Der Neobarock bzw. Neubarock kam vor allem im Späthistorismus ab 1890 verstärkt auf. Das Zeitalter des Barock, der adelig geprägte Absolutismus, galt als der Höhepunkt weltlich-monarchischer Macht, weshalb man staatliche Bauten gerne in diesem Stil errichtete. Der Neobarock findet in der Pariser Oper, dem Brüsseler Justizpalast sowie der Neuen Hofburg in Wien und im Schloss Herrenchiemsee in Bayern seine Höhepunkte.

Neorokoko

Neorokoko trat seltener im Bauwesen als in der Innenausstattung vor allem von Schlössern und Bürgerhäusern hervor. Im zweiten Drittel des 19. Jahrhunderts wurden etwa Schönbrunn und die Albertina mit einer dem Rokoko nachempfundenen Inneneinrichtung ausgestattet, wofür teilweise sogar authentisches Rokoko geopfert wurde. Ein besonderes Beispiel für Neorokoko ist das Schloss Linderhof. Auch in der Malerei des 19. Jahrhunderts entfaltete sich das Neorokoko. Nach eher vereinzelten Rokoko-Rezeptionen um 1840 kam es um 1860 zu einer anhaltenden Rokoko-Mode, die von Malern wie Otto Erdmann, Louis von Hagn, Heinrich Lossow, Karl Hoff, Benjamin Vautier, Ludwig Knaus und Joseph Scheurenberg bedient wurde.[2] Orientalisierender Historismus[Bearbeiten] Eine eher selten gebrauchte Variante des Historismus war die Errichtung von Bauwerken im orientalisierenden Stil. Sie fand vornehmlich bei Bauten Anwendung, die nach dem Verständnis der Zeit eine Nahebeziehung zum Orient aufwiesen – beispielsweise bei Synagogen, Bauwerken von Unternehmen, die im Orienthandel tätig waren und bei bestimmten Varianten der Architektur der Freimaurer, wie sie sich vor allem in den USA entwickelten.

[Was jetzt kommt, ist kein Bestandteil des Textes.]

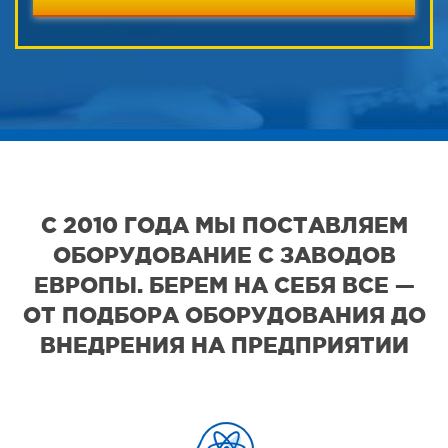
С 2010 ГОДА МЫ ПОСТАВЛЯЕМ
ОБОРУДОВАНИЕ С ЗАВОДОВ
ЕВРОПЫ. БЕРЕМ НА СЕБЯ ВСЕ —
ОТ ПОДБОРА ОБОРУДОВАНИЯ ДО
ВНЕДРЕНИЯ НА ПРЕДПРИЯТИИ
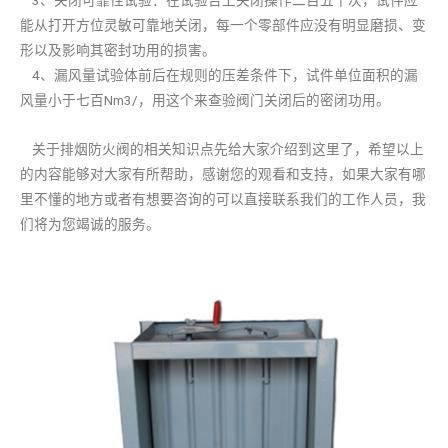
3、关闭可靠性试验：在试验台上关闭操作二百五十次，试件应
能从打开方位灵敏可靠地关闭，每一个零部件应没有明显磨损、变
形以及影响其密封功用的损害。
4、漏风量试验体前后在规则的压差条件下，试件单位面积的漏
风量小于七百Nm3/，用这个来查验阀门关闭后的密闭功用。
关于排烟防火阀的相关知识点先给大家介绍到这里了，希望以上
的内容能够对大家有所帮助，感谢您的观看和支持，如果大家有哪
里不懂的地方或者有想要咨询的可以直接联系我们的工作人员，我
们将为您竭诚的服务。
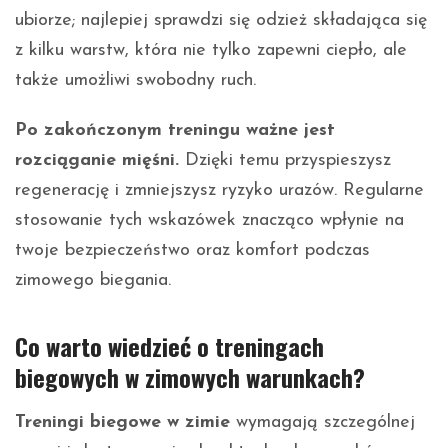
ubiorze; najlepiej sprawdzi się odzież składająca się
z kilku warstw, która nie tylko zapewni ciepło, ale
także umożliwi swobodny ruch.
Po zakończonym treningu ważne jest
rozciąganie mięśni.
Dzięki temu przyspieszysz
regenerację i zmniejszysz ryzyko urazów. Regularne
stosowanie tych wskazówek znacząco wpłynie na
twoje bezpieczeństwo oraz komfort podczas
zimowego biegania.
Co warto wiedzieć o treningach
biegowych w zimowych warunkach?
Treningi biegowe w zimie
wymagają szczególnej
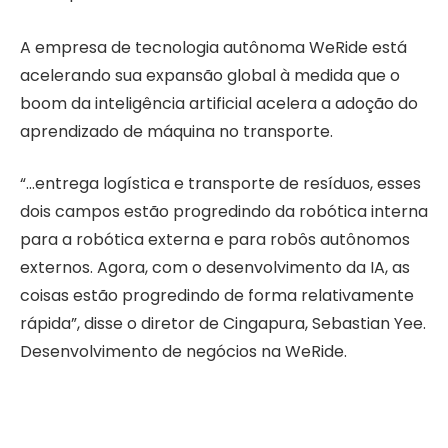
A empresa de tecnologia autônoma WeRide está
acelerando sua expansão global à medida que o
boom da inteligência artificial acelera a adoção do
aprendizado de máquina no transporte.
“…entrega logística e transporte de resíduos, esses
dois campos estão progredindo da robótica interna
para a robótica externa e para robôs autônomos
externos. Agora, com o desenvolvimento da IA, as
coisas estão progredindo de forma relativamente
rápida”, disse o diretor de Cingapura, Sebastian Yee.
Desenvolvimento de negócios na WeRide.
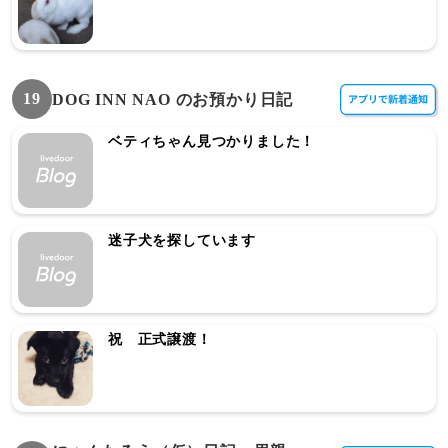
19
DOG INN NAO のお預かり日記
ベティちゃん見つかりました！
迷子犬を探しています
祝 正式譲渡！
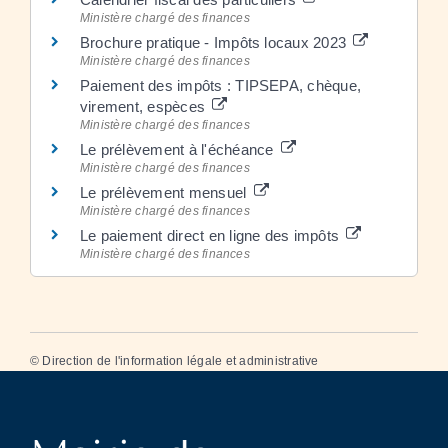
Ministère chargé des finances
Brochure pratique - Impôts locaux 2023
Ministère chargé des finances
Paiement des impôts : TIPSEPA, chèque,
virement, espèces
Ministère chargé des finances
Le prélèvement à l'échéance
Ministère chargé des finances
Le prélèvement mensuel
Ministère chargé des finances
Le paiement direct en ligne des impôts
Ministère chargé des finances
©
Direction de l'information légale et administrative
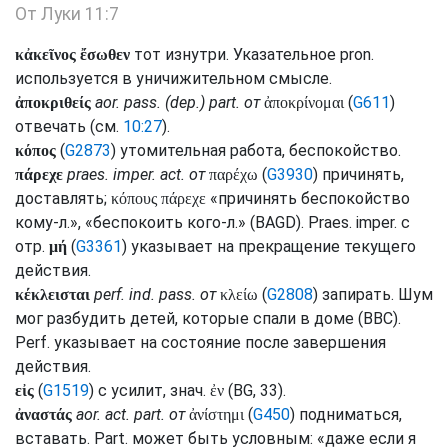
От Луки 11:7
тот изнутри. Указательное
pron.
κἀκεῖνος ἔσωθεν
используется в уничижительном смысле.
aor.
pass.
(
dep.
)
part.
от
(
G611
)
ἀποκριθείς
ἀποκρίνομαι
отвечать (
см.
10:27
).
(
G2873
) утомительная работа, беспокойство.
κόπος
praes.
imper.
act.
от
(
G3930
) причинять,
πάρεχε
παρέχω
доставлять;
«причинять беспокойство
κόπους πάρεχε
кому-л.», «беспокоить кого-л.» (
BAGD
).
Praes.
imper.
с
отр.
(
G3361
) указывает на прекращение текущего
μή
действия.
perf.
ind.
pass.
от
(
G2808
) запирать. Шум
κέκλεισται
κλείω
мог разбудить детей, которые спали в доме (
BBC
).
Perf.
указывает на состояние после завершения
действия.
(
G1519
) с усилит, знач.
(
BG
, 33).
εἰς
ἐν
aor.
act.
part.
от
(
G450
) подниматься,
ἀναστάς
ἀνίστημι
вставать.
Part.
может быть условным: «даже если я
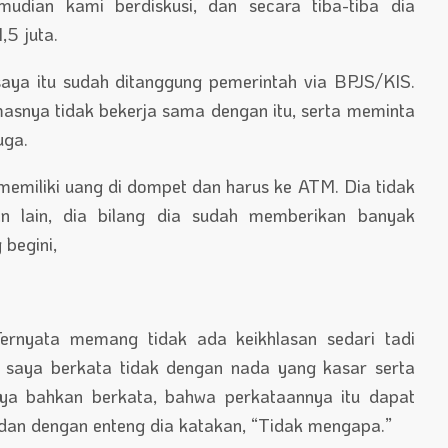
mudian kami berdiskusi, dan secara tiba-tiba dia
,5 juta.
aya itu sudah ditanggung pemerintah via BPJS/KIS.
asnya tidak bekerja sama dengan itu, serta meminta
uga.
emiliki uang di dompet dan harus ke ATM. Dia tidak
n lain, dia bilang dia sudah memberikan banyak
 begini,
Ternyata memang tidak ada keikhlasan sedari tadi
 saya berkata tidak dengan nada yang kasar serta
a bahkan berkata, bahwa perkataannya itu dapat
an dengan enteng dia katakan, “Tidak mengapa.”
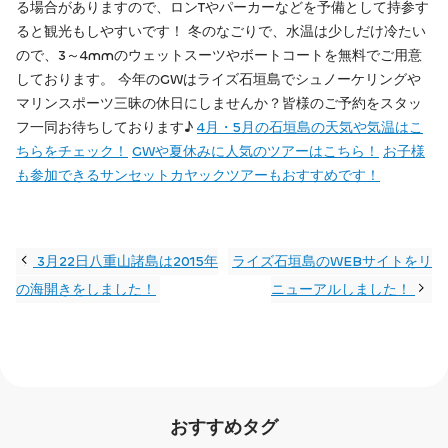
る場合がありますので、ロンTやパーカーなどを予備として持参す
ると観光もしやすいです！ 冬のなごりで、水温は少しだけ冷たい
ので、3～4mmのウェットスーツやボートコートを無料でご用意
しております。 今年のGWはライズ石垣島でシュノーケリングや
マリンスポーツ三昧の休日にしませんか？皆様のご予約をスタッ
フ一同お待ちしております♪
4月・5月の石垣島の天気や気温はこ
ちらをチェック！
GWや夏休みに人気のツアーはこちら！
お子様
も参加できるサンセットカヤックツアーもおすすめです！
3月22日八重山諸島は2015年
ライズ石垣島のWEBサイトをリ
の海開きをしました！
ニューアルしました！
おすすめタグ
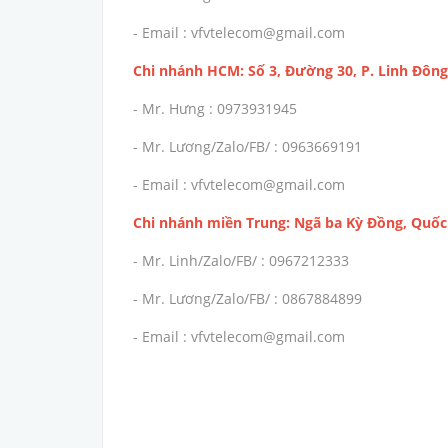
- Email : vfvtelecom@gmail.com
Chi nhánh HCM: Số 3, Đường 30, P. Linh Đông
- Mr. Hưng : 0973931945
- Mr. Lương/Zalo/FB/ : 0963669191
- Email : vfvtelecom@gmail.com
Chi nhánh miền Trung: Ngã ba Kỳ Đồng, Quốc 
- Mr. Linh/Zalo/FB/ : 0967212333
- Mr. Lương/Zalo/FB/ : 0867884899
- Email : vfvtelecom@gmail.com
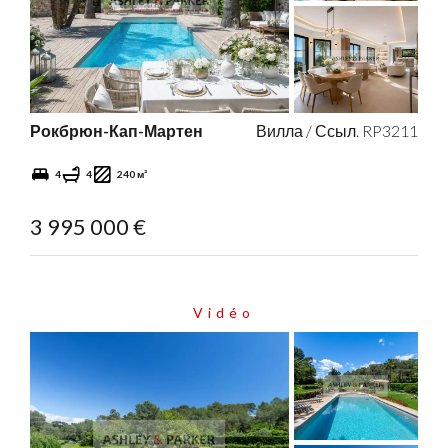
Рокбрюн-Кап-Мартен
Вилла / Ссыл. RP3211
4
4
240 м²
3 995 000 €
Vidéo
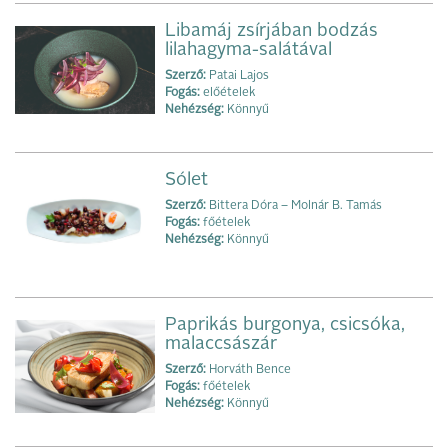
Libamáj zsírjában bodzás
lilahagyma-salátával
Szerző:
Patai Lajos
Fogás:
előételek
Nehézség:
Könnyű
Sólet
Szerző:
Bittera Dóra – Molnár B. Tamás
Fogás:
főételek
Nehézség:
Könnyű
Paprikás burgonya, csicsóka,
malaccsászár
Szerző:
Horváth Bence
Fogás:
főételek
Nehézség:
Könnyű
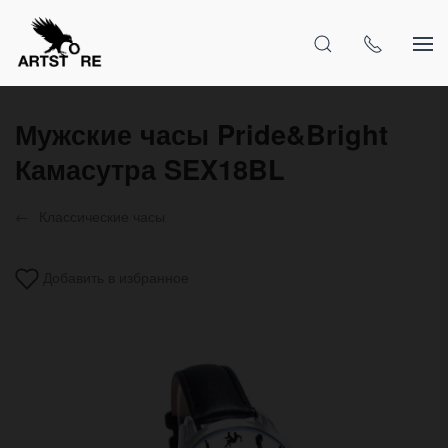
Мужские часы Pride&Bright
Камасутра SEX18BL
Классические часы
Добавить в избранное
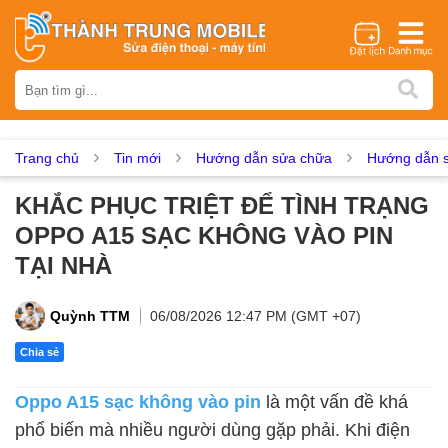
Thương hiệu
iPhone
Samsung
Oppo
Xiaomi
Realme
Vivo
Vsmart
Huawei
Nokia
Google Pixel
OnePlus
Trang chủ
Tin mới
Hướng dẫn sửa chữa
Hướng dẫn s
Asus
Sony
Vertu
LG
Tecno
KHẮC PHỤC TRIỆT ĐỂ TÌNH TRẠNG
Dịch vụ sửa chữa
OPPO A15 SẠC KHÔNG VÀO PIN
Thay màn hình
Thay pin
Ép kính
Thay camera
TẠI NHÀ
Thay loa
Thay kính lưng
Thay vỏ
Thay chân sạc
Thay mic
Thay rung
Thay main
Unlock - Mở Khoá
Quỳnh TTM
06/08/2026 12:47 PM (GMT +07)
Thay màn hình
Chia sẻ
Màn hình iPhone
Màn hình Samsung
Màn hình Oppo
Oppo A15 sạc không vào pin
là một vấn đề khá
Màn hình Xiaomi
Màn hình Realme
Màn hình Vivo
phổ biến mà nhiều người dùng gặp phải. Khi điện
Màn hình Vsmart
Màn hình Google Pixel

Beispiele für die Verwendung des „maurischen“ Stils im außerreligiösen Bereich sind unter anderem: die Yenidze-Fabrik in Dresden, das Arsenal in Wien, die so genannte Zacherlfabrik in Wien Döbling und die Villa Crespi in Orta San Giulio. Doch auch schon im Barock kam es zu Bauten wie der „Moschee“ im Park von Schloss Schwetzingen und in anderen Schlossgärten. Ein orientalisierender Palastbau ist der Royal Pavilion Brighton in England, der bis 1822 als exotische Mischung aus nahöstlichen, indischen und chinesischen Stilmotiven entstand.

Neohistorismus

Über das Ende des eigentlichen Historismus hinaus kommt es im 20. Jahrhundert zu neohistoristischen Strömungen, die sich unter anderem im Neoklassizismus ihren Ausdruck suchen. Dieser neue Historismus wird in der Regel unterschieden von örtlichen traditionsgeprägten Bauweisen, die unter dem Begriff traditionelle Architektur Anwendung finden. Unter dem Begriff Neue Klassische Architektur bzw. Neuklassische Architektur (englisch New Classical Architecture) werden hingegen beide Strömungen beschrieben. Bauliche Rekonstruktionen werden in diesem Feld nicht erfasst, wirken aber mitunter auf die Entwicklung historisierender Architektur ein. Beeinflusst durch die Postmoderne und den Neuen Urbanismus entstehen vor allem seit den 1980er Jahren wieder Bauten und ganze Stadtviertel, die dem Ideal der europäischen Stadt folgen und historische Bauformen aufleben lassen und diese teils weiter entwickeln. Auch in verschiedenen regionalen Ausprägungen lebt die historistische Formensprache fort, so werden z. B. Bädervillen häufig stilistisch an Vorbilder aus der Gründerzeit angelehnt gebaut, mit verzierten Balkonen, Erkern, Veranden und teils auch Ornamenten. An der University of Notre Dame in den USA gibt es mit der School of Architecture eine Architekturfakultät, die sich der Lehre der traditionellen bzw. vormodernen Architektur und Stadtplanung verschrieben hat (u. a. im Sinne des Neuen Urbanismus) und den Neohistorismus mit entwickelt.[3] Sie vergibt einmal jährlich den hochdotierten Driehaus-Architektur-Preis.[4] Die Londoner Foundation for Building Community von Prinz Charles treibt den weltweiten akademischen Diskurs in diesem Bereich ebenfalls voran.[5] Auch verschiedene Architekten und Architekturbüros lehren ihre Mitarbeiter die Formensprache des Historismus und früherer Stilepochen und lassen sie entsprechend inspirierte Entwürfe umsetzen, so z. B. Hans Kollhoff, Patzschke Architekten Berlin, Léon Krier, Demetri Porphyrios, Andrés Duany, Michael Graves, Pier Carlo Bontempi und Quinlan Terry.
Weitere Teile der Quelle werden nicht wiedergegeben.